Thesaurus equivalences can be either one-way or two-way:
One-way mapping specifies only one direction of equivalence. That is, one "From" term is mapped to one or more "To" terms, but none of the "To" terms are mapped to the "From" term. Only one "From" term can be specified in a one-way Thesaurus entry.
In most cases, a one-way Thesaurus entry maps a term with a broad range of meanings to one or more terms with specific meanings. For example, a one-way Thesaurus entry can map the general term "Red wine" to a number of different, more specific terms, such as "Merlot", "Shiraz", and "Bordeaux". In such a case, the reverse mappings would not be useful to the customer; someone searching for a bottle of Merlot, for example, is not likely to be interested in red wines other than Merlot. These one-way mappings can be defined in
Thesaurus.xml
as follows:<THESAURUS_ENTRY_ONEWAY> <THESAURUS_FORM_FROM>Red wine</THESAURUS_FORM_FROM> <THESAURUS_FORM_TO>Merlot</THESAURUS_FORM_TO> <THESAURUS_FORM_TO>Shiraz</THESAURUS_FORM_TO> <THESAURUS_FORM_TO>Bordeaux</THESAURUS_FORM_TO> </THESAURUS_ENTRY_ONEWAY>
The terms to which a one-way Thesaurus entry maps a search term must be in your catalog, but not the search term itself. Thus, in the preceding example, the search term "Red wine" need not be in your catalog, but the terms "Merlot", "Shiraz", and "Bordeaux" must be in order to appear in the results list.
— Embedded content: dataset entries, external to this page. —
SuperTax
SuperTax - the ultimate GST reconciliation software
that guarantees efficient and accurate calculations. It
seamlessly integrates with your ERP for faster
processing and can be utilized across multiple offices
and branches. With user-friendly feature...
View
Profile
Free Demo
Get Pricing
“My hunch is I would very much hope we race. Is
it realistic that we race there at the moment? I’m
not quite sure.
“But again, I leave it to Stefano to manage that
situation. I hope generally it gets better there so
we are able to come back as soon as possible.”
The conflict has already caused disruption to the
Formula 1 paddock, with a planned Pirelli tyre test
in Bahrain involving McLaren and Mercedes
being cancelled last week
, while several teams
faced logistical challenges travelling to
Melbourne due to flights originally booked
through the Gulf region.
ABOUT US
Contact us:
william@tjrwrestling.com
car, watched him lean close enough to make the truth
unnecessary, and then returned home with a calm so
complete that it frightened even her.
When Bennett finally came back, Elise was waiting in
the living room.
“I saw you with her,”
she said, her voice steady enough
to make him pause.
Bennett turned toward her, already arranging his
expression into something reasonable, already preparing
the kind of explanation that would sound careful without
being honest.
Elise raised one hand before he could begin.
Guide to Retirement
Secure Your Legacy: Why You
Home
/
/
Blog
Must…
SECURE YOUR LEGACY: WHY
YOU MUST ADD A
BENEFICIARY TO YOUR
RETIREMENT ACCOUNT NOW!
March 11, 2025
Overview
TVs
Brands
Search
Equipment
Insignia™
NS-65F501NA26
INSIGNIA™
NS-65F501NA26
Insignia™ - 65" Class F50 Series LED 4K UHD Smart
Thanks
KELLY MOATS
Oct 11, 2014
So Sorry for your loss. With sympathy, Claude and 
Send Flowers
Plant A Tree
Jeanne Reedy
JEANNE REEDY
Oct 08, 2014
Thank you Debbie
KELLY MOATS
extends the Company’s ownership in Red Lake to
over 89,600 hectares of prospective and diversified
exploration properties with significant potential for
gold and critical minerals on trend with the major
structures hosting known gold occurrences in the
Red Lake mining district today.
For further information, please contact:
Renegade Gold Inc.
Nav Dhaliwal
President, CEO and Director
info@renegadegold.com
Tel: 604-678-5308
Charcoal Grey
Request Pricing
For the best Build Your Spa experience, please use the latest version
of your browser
Two-way (or all-to-all) mapping means that the direction of a word mapping is equivalent between the words. For example, a two-way mapping between stove, range, and oven means that a search for one of these words will return all results matching any of these words (that is, the mapping marks the forms as strictly interchangeable).
When you define a two-way mapping, you do not specify "From" or "To" terms. Instead, you specify two or more terms that are mapped to each other, as follows:
<THESAURUS> <THESAURUS_ENTRY> <THESAURUS_FORM>france</THESAURUS_FORM> <THESAURUS_FORM>french</THESAURUS_FORM> </THESAURUS_ENTRY> </THESAURUS>
Unlike the Stemming module, the Thesaurus feature enables you to define multiple equivalences for a single word or phrase. These multiple equivalences are considered independent.
For example, we might define one equivalence between football and NFL, and another between football and soccer. With these two equivalences, a search for NFL will return hits for NFL and hits for football, a search for soccer will return hits for soccer and football, and a search for football will return all of the hits for football, NFL, and soccer. However, searches for NFL will not return hits for soccer (and vice versa).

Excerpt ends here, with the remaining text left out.